• What is required:
Would you copy the entries that follow exactly, leaving out every picture?

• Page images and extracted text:
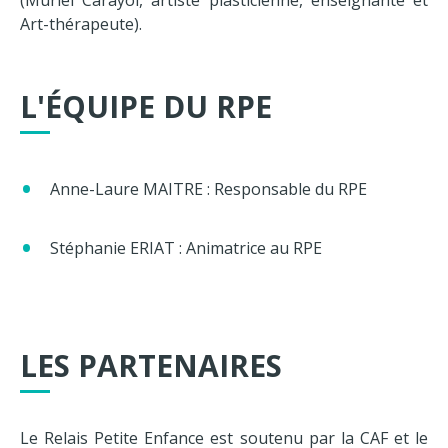
(Muriel Carayol, artiste plasticienne, enseignante et
t
Art-thérapeute).
L'ÉQUIPE DU RPE
Anne-Laure MAITRE : Responsable du RPE
Stéphanie ERIAT : Animatrice au RPE
LES PARTENAIRES
Le Relais Petite Enfance est soutenu par la CAF et le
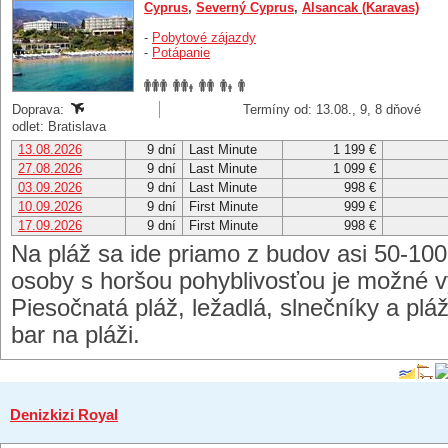
Cyprus
,
Severný Cyprus
,
Alsancak (Karavas)
-
Pobytové zájazdy
-
Potápanie
Doprava:
Termíny od: 13.08., 9, 8 dňové
odlet: Bratislava
13.08.2026
9 dní
Last Minute
1 199 €
27.08.2026
9 dní
Last Minute
1 099 €
03.09.2026
9 dní
Last Minute
998 €
10.09.2026
9 dní
First Minute
999 €
17.09.2026
9 dní
First Minute
998 €
Na pláž sa ide priamo z budov asi 50-10
osoby s horšou pohyblivosťou je možné vy
Piesočnatá pláž, ležadlá, slnečníky a pl
bar na pláži.
Denizkizi Royal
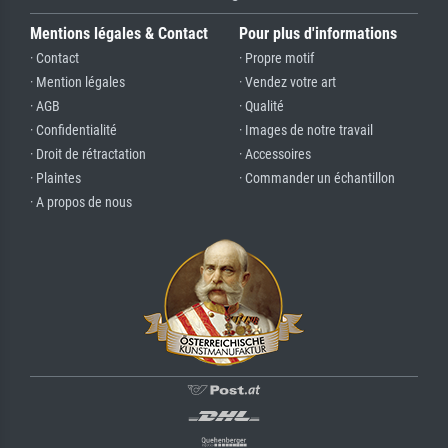
Mentions légales & Contact
Pour plus d'informations
· Contact
· Propre motif
· Mention légales
· Vendez votre art
· AGB
· Qualité
· Confidentialité
· Images de notre travail
· Droit de rétractation
· Accessoires
· Plaintes
· Commander un échantillon
· A propos de nous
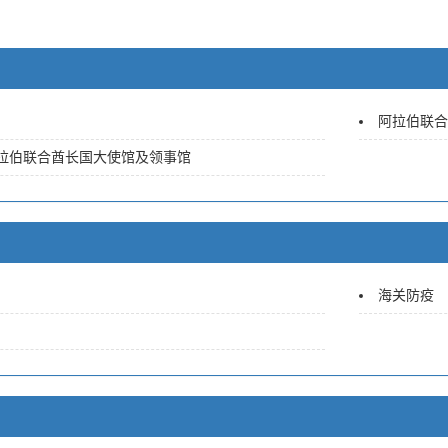
阿拉伯联合
拉伯联合酋长国大使馆及领事馆
海关防疫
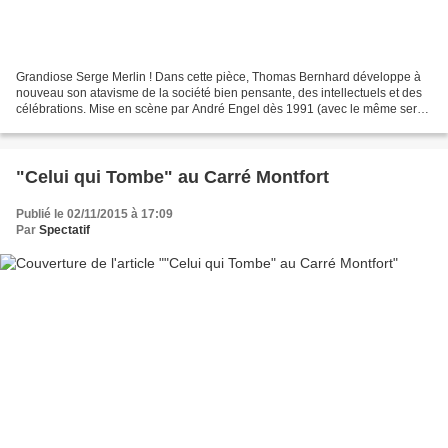
Grandiose Serge Merlin ! Dans cette pièce, Thomas Bernhard développe à
nouveau son atavisme de la société bien pensante, des intellectuels et des
célébrations. Mise en scène par André Engel dès 1991 (avec le même serge
Merlin), jouée en 2000 avant de...
"Celui qui Tombe" au Carré Montfort
Publié le 02/11/2015 à 17:09
Par
Spectatif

• Reply:
(Muriel Carayol, artiste plasticienne, enseignante et
t
Art-thérapeute).
L'ÉQUIPE DU RPE
Anne-Laure MAITRE : Responsable du RPE
Stéphanie ERIAT : Animatrice au RPE
LES PARTENAIRES
Le Relais Petite Enfance est soutenu par la CAF et le
Cyprus
,
Severný Cyprus
,
Alsancak (Karavas)
-
Pobytové zájazdy
-
Potápanie
Doprava:
Termíny od: 13.08., 9, 8 dňové
odlet: Bratislava
13.08.2026
9 dní
Last Minute
1 199 €
27.08.2026
9 dní
Last Minute
1 099 €
03.09.2026
9 dní
Last Minute
998 €
10.09.2026
9 dní
First Minute
999 €
17.09.2026
9 dní
First Minute
998 €
Na pláž sa ide priamo z budov asi 50-10
osoby s horšou pohyblivosťou je možné vy
Piesočnatá pláž, ležadlá, slnečníky a pl
bar na pláži.
Denizkizi Royal
Mentions légales & Contact
Pour plus d'informations
· Contact
· Propre motif
· Mention légales
· Vendez votre art
· AGB
· Qualité
· Confidentialité
· Images de notre travail
· Droit de rétractation
· Accessoires
· Plaintes
· Commander un échantillon
· A propos de nous
阿拉伯联合
拉伯联合酋长国大使馆及领事馆
海关防疫
Grandiose Serge Merlin ! Dans cette pièce, Thomas Bernhard développe à
nouveau son atavisme de la société bien pensante, des intellectuels et des
célébrations. Mise en scène par André Engel dès 1991 (avec le même serge
Merlin), jouée en 2000 avant de...
"Celui qui Tombe" au Carré Montfort
Publié le 02/11/2015 à 17:09
Par
Spectatif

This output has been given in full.